Re: Asynchronous and "direct" IO support for PostgreSQL.

From: Greg Stark <stark(at)mit(dot)edu>
To: Andres Freund <andres(at)anarazel(dot)de>
Cc: PostgreSQL-development <pgsql-hackers(at)postgresql(dot)org>, Thomas Munro <thomas(dot)munro(at)gmail(dot)com>
Subject: Re: Asynchronous and "direct" IO support for PostgreSQL.
Date: 2021-02-23 19:58:32
Message-ID: CAM-w4HPpgd5TO2t1fXhNDg62EnYiY0aqW+Xa=MDkn0nFqOjrCA@mail.gmail.com
Views: Raw Message | Whole Thread | Download mbox | Resend email
Thread:
Lists: pgsql-hackers

On Tue, 23 Feb 2021 at 05:04, Andres Freund <andres(at)anarazel(dot)de> wrote:
>
> ## Callbacks
>
> In the core AIO pieces there are two different types of callbacks at the
> moment:
>
> Shared callbacks, which can be invoked by any backend (normally the issuing
> backend / the AIO workers, but can be other backends if they are waiting for
> the IO to complete). For operations on shared resources (e.g. shared buffer
> reads/writes, or WAL writes) these shared callback needs to transition the
> state of the object the IO is being done for to completion. E.g. for a shared
> buffer read that means setting BM_VALID / unsetting BM_IO_IN_PROGRESS.
>
> The main reason these callbacks exist is that they make it safe for a backend
> to issue non-blocking IO on buffers (see the deadlock section above). As any
> blocked backend can cause the IO to complete, the deadlock danger is gone.

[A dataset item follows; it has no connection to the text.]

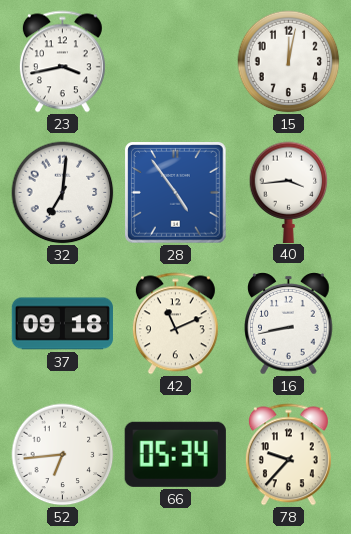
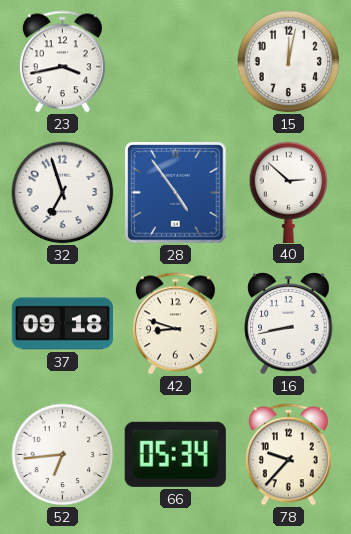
32: 7:01 -> 6:57
40: 3:44 -> 2:52
42: 11:11 -> 8:48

So firstly this is all just awesome work and I have questions but I
don't want them to come across in any way as criticism or as a demand
for more work. This is really great stuff, thank you so much!

The callbacks make me curious about two questions:

1) Is there a chance that a backend issues i/o, the i/o completes in
some other backend and by the time this backend gets around to looking
at the buffer it's already been overwritten again? Do we have to
initiate I/O again or have you found a way to arrange that this
backend has the buffer pinned from the time the i/o starts even though
it doesn't handle the comletion?

2) Have you made (or considered making) things like sequential scans
(or more likely bitmap index scans) asynchronous at a higher level.
That is, issue a bunch of asynchronous i/o and then handle the pages
and return the tuples as the pages arrive. Since sequential scans and
bitmap scans don't guarantee to read the pages in order they're
generally free to return tuples from any page in any order. I'm not
sure how much of a win that would actually be since all the same i/o
would be getting executed and the savings in shared buffers would be
small but if there are mostly hot pages you could imagine interleaving
a lot of in-memory pages with the few i/os instead of sitting idle
waiting for the async i/o to return.

> ## Stats
>
> There are two new views: pg_stat_aios showing AIOs that are currently
> in-progress, pg_stat_aio_backends showing per-backend statistics about AIO.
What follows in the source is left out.